> _Exercise instructions_
A word-for-word copy of the entries, with the images left out, is what you should write.

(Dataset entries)
=== Begin Enclosure ===
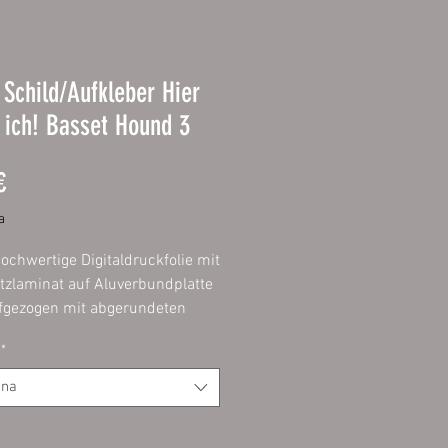
Schild/Aufkleber Hier
ich! Basset Hound 3
Prezzo
€
a
ochwertige Digitaldruckfolie mit
zlaminat auf Aluverbundplatte
gezogen mit abgerundeten
ontage im Innen- und
*
reich möglich.20 x 20 cm
ona
r:
hochwertige Digitaldruckfolie
chutzlaminat. Dadurch bieten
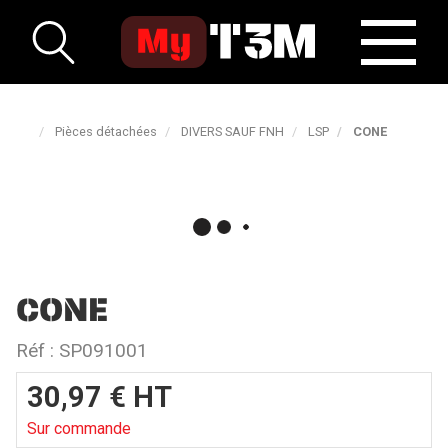
Pièces détachées
DIVERS SAUF FNH
LSP
CONE
CONE
Réf :
SP091001
30,97
€
HT
Sur commande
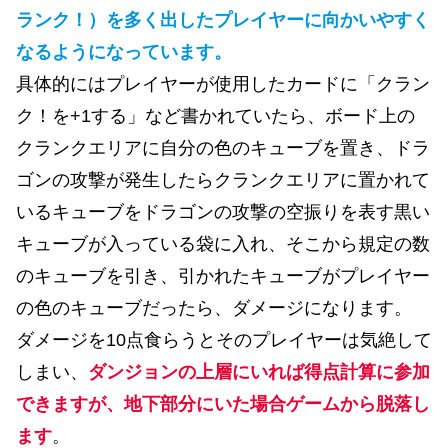
ランク！）を多く出したプレイヤーに向かいやすく
なるようになっています。
具体的にはプレイヤーが使用したカードに「クラン
ク！を+1する」など書かれていたら、ボード上の
クランクエリアに自分の色のキューブを置き、ドラ
ゴンの攻撃が発生したらクランクエリアに置かれて
いるキューブをドラゴンの攻撃の空振りを表す黒い
キューブが入っている袋に入れ、そこから規定の数
のキューブを引き、引かれたキューブがプレイヤー
の色のキューブだったら、ダメージになります。
ダメージを10点食らうとそのプレイヤーは気絶して
しまい、
ダンジョンの上層にいれば得点計算に参加
できますが、地下部分にいた場合ゲームから脱落し
ます
。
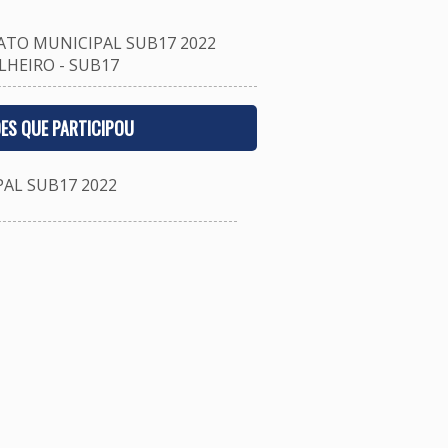
TO MUNICIPAL SUB17 2022
HEIRO - SUB17
ES QUE PARTICIPOU
L SUB17 2022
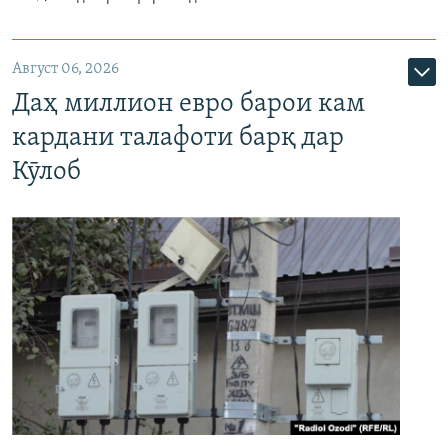
Август 06, 2026
Даҳ миллион евро барои кам
кардани талафоти барқ дар
Кӯлоб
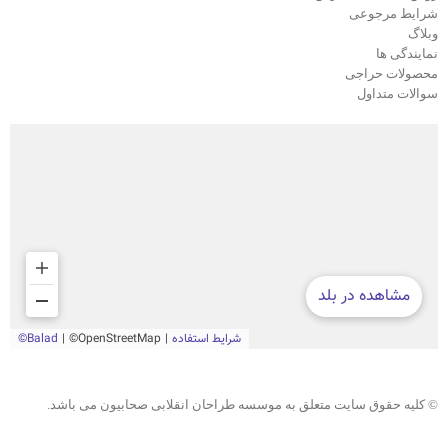
شرایط مرجوعی
وبلاگ
نمایندگی ها
محصولات حراجی
سوالات متداول
© کلیه حقوق سایت متعلق به موسسه طراحان انقلابی صحابیون می باشد.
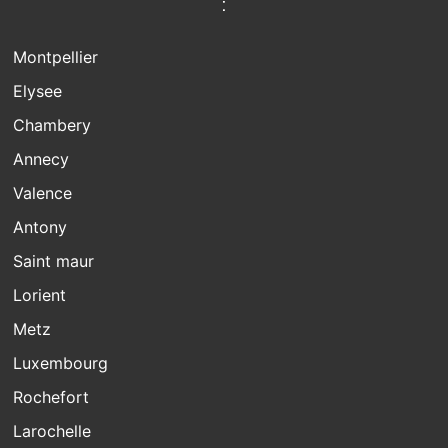
:
Montpellier
Elysee
Chambery
Annecy
Valence
Antony
Saint maur
Lorient
Metz
Luxembourg
Rochefort
Larochelle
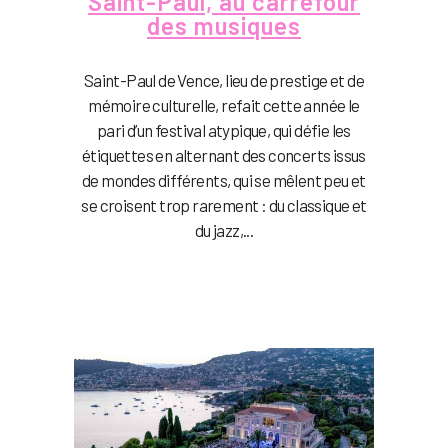
Saint-Paul, au carrefour
des musiques
Saint-Paul de Vence, lieu de prestige et de
mémoire culturelle, refait cette année le
pari d’un festival atypique, qui défie les
étiquettes en alternant des concerts issus
de mondes différents, qui se mêlent peu et
se croisent trop rarement : du classique et
du jazz,...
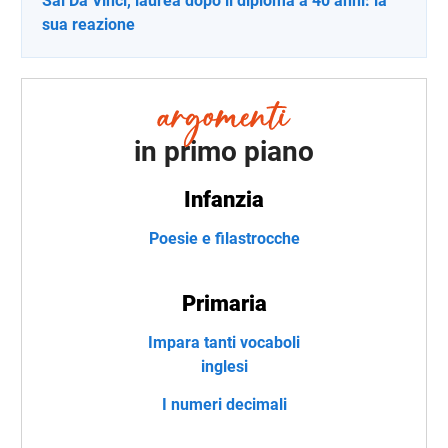
Sal Da Vinci, laurea dopo il diploma a 40 anni: la
sua reazione
in primo piano
Infanzia
Poesie e filastrocche
Primaria
Impara tanti vocaboli
inglesi
I numeri decimali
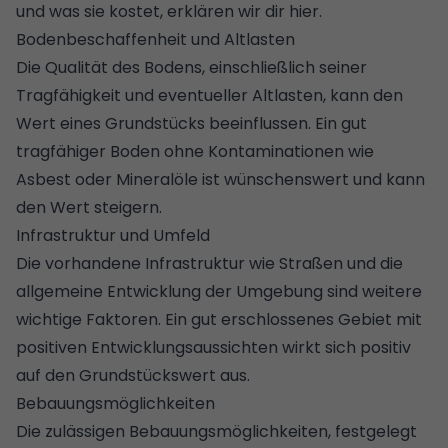
und was sie kostet, erklären wir dir hier.
Bodenbeschaffenheit und Altlasten
Die Qualität des Bodens, einschließlich seiner
Tragfähigkeit und eventueller
Altlasten
, kann den
Wert eines Grundstücks beeinflussen. Ein gut
tragfähiger Boden ohne Kontaminationen wie
Asbest oder Mineralöle ist wünschenswert und kann
den Wert steigern.
Infrastruktur und Umfeld
Die vorhandene Infrastruktur wie Straßen und die
allgemeine Entwicklung der Umgebung sind weitere
wichtige Faktoren. Ein gut erschlossenes Gebiet mit
positiven Entwicklungsaussichten wirkt sich positiv
auf den Grundstückswert aus.
Bebauungsmöglichkeiten
Die zulässigen Bebauungsmöglichkeiten, festgelegt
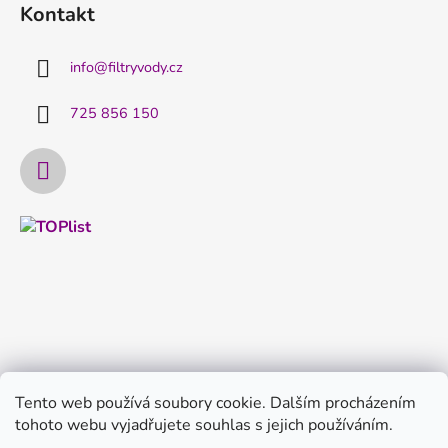
Kontakt
info
@
filtryvody.cz
725 856 150
Tento web používá soubory cookie. Dalším procházením
tohoto webu vyjadřujete souhlas s jejich používáním.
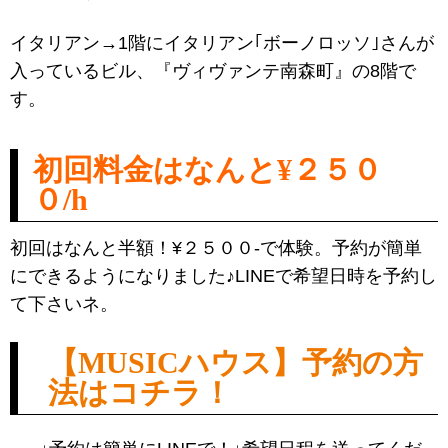
イタリアン→1階にイタリアン｢ボーノロッソ｣さんが
入っているビル、『ヴィヴァンテ南森町』の8階で
す。
初回料金はなんと¥２５０
０/h
初回はなんと半額！¥２５００-で体験。予約が簡単
にできるようになりました♪LINEで希望日時を予約し
て下さいネ。
【MUSICハウス】予約の方
法はコチラ！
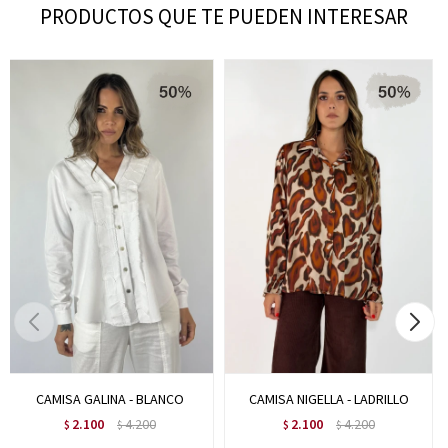
PRODUCTOS QUE TE PUEDEN INTERESAR
CAMISA GALINA - BLANCO
CAMISA NIGELLA - LADRILLO
2.100
4.200
2.100
4.200
$
$
$
$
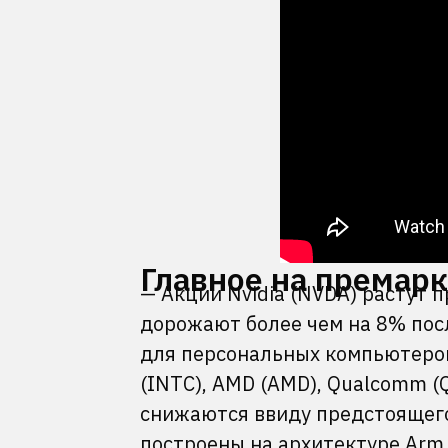
Главное на премар
— Акции Nvidia (NVDA) растут п
дорожают более чем на 8% пос
для персональных компьютеров
(INTC), AMD (AMD), Qualcomm (
снижаются ввиду предстоящего
построены на архитектуре Arm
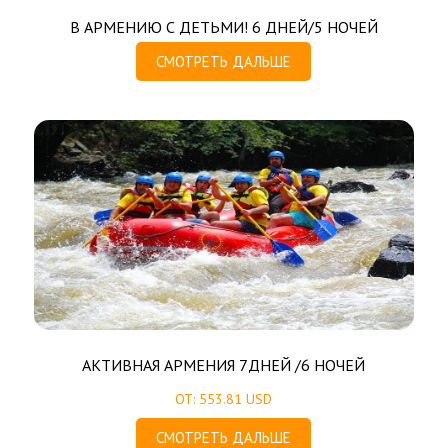
В АРМЕНИЮ С ДЕТЬМИ! 6 ДНЕЙ/5 НОЧЕЙ
СМОТРЕТЬ ДАЛЬШЕ
АКТИВНАЯ АРМЕНИЯ 7ДНЕЙ /6 НОЧЕЙ
ОТ: 553.81 USD
СМОТРЕТЬ ДАЛЬШЕ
=== End Enclosure ===
> _Exercise answer_
Schild/Aufkleber Hier
ich! Basset Hound 3
Prezzo
€
a
ochwertige Digitaldruckfolie mit
zlaminat auf Aluverbundplatte
gezogen mit abgerundeten
ontage im Innen- und
*
reich möglich.20 x 20 cm
ona
r:
hochwertige Digitaldruckfolie
chutzlaminat. Dadurch bieten
Pièces détachées
DIVERS SAUF FNH
LSP
CONE
CONE
Réf :
SP091001
30,97
€
HT
Sur commande
ランク！）を多く出したプレイヤーに向かいやすく
なるようになっています。
具体的にはプレイヤーが使用したカードに「クラン
ク！を+1する」など書かれていたら、ボード上の
クランクエリアに自分の色のキューブを置き、ドラ
ゴンの攻撃が発生したらクランクエリアに置かれて
いるキューブをドラゴンの攻撃の空振りを表す黒い
キューブが入っている袋に入れ、そこから規定の数
のキューブを引き、引かれたキューブがプレイヤー
の色のキューブだったら、ダメージになります。
ダメージを10点食らうとそのプレイヤーは気絶して
しまい、
ダンジョンの上層にいれば得点計算に参加
できますが、地下部分にいた場合ゲームから脱落し
ます
。
TO MUNICIPAL SUB17 2022
HEIRO - SUB17
ES QUE PARTICIPOU
L SUB17 2022
Август 06, 2026
Даҳ миллион евро барои кам
кардани талафоти барқ дар
Кӯлоб
شرایط مرجوعی
وبلاگ
نمایندگی ها
محصولات حراجی
سوالات متداول
© کلیه حقوق سایت متعلق به موسسه طراحان انقلابی صحابیون می باشد.
:
Montpellier
Elysee
Chambery
Annecy
Valence
Antony
Saint maur
Lorient
Metz
Luxembourg
Rochefort
Larochelle
Saint-Paul, au carrefour
des musiques
Saint-Paul de Vence, lieu de prestige et de
mémoire culturelle, refait cette année le
pari d’un festival atypique, qui défie les
étiquettes en alternant des concerts issus
de mondes différents, qui se mêlent peu et
se croisent trop rarement : du classique et
du jazz,...
Sal Da Vinci, laurea dopo il diploma a 40 anni: la
sua reazione
in primo piano
Infanzia
Poesie e filastrocche
Primaria
Impara tanti vocaboli
inglesi
I numeri decimali
und was sie kostet, erklären wir dir hier.
Bodenbeschaffenheit und Altlasten
Die Qualität des Bodens, einschließlich seiner
Tragfähigkeit und eventueller
Altlasten
, kann den
Wert eines Grundstücks beeinflussen. Ein gut
tragfähiger Boden ohne Kontaminationen wie
Asbest oder Mineralöle ist wünschenswert und kann
den Wert steigern.
Infrastruktur und Umfeld
Die vorhandene Infrastruktur wie Straßen und die
allgemeine Entwicklung der Umgebung sind weitere
wichtige Faktoren. Ein gut erschlossenes Gebiet mit
positiven Entwicklungsaussichten wirkt sich positiv
auf den Grundstückswert aus.
Bebauungsmöglichkeiten
Die zulässigen Bebauungsmöglichkeiten, festgelegt
Kontakt
info
@
filtryvody.cz
725 856 150
Tento web používá soubory cookie. Dalším procházením
tohoto webu vyjadřujete souhlas s jejich používáním.
イタリアン→1階にイタリアン｢ボーノロッソ｣さんが
入っているビル、『ヴィヴァンテ南森町』の8階で
す。
初回料金はなんと¥２５０
０/h
初回はなんと半額！¥２５００-で体験。予約が簡単
にできるようになりました♪LINEで希望日時を予約し
て下さいネ。
【MUSICハウス】予約の方
法はコチラ！
PRODUCTOS QUE TE PUEDEN INTERESAR
CAMISA GALINA - BLANCO
CAMISA NIGELLA - LADRILLO
2.100
4.200
2.100
4.200
$
$
$
$
Главное на премар
— Акции Nvidia (NVDA) растут п
дорожают более чем на 8% пос
для персональных компьютеров
(INTC), AMD (AMD), Qualcomm (
снижаются ввиду предстоящего
построены на архитектуре Arm
В АРМЕНИЮ С ДЕТЬМИ! 6 ДНЕЙ/5 НОЧЕЙ
СМОТРЕТЬ ДАЛЬШЕ
АКТИВНАЯ АРМЕНИЯ 7ДНЕЙ /6 НОЧЕЙ
ОТ: 553.81 USD
СМОТРЕТЬ ДАЛЬШЕ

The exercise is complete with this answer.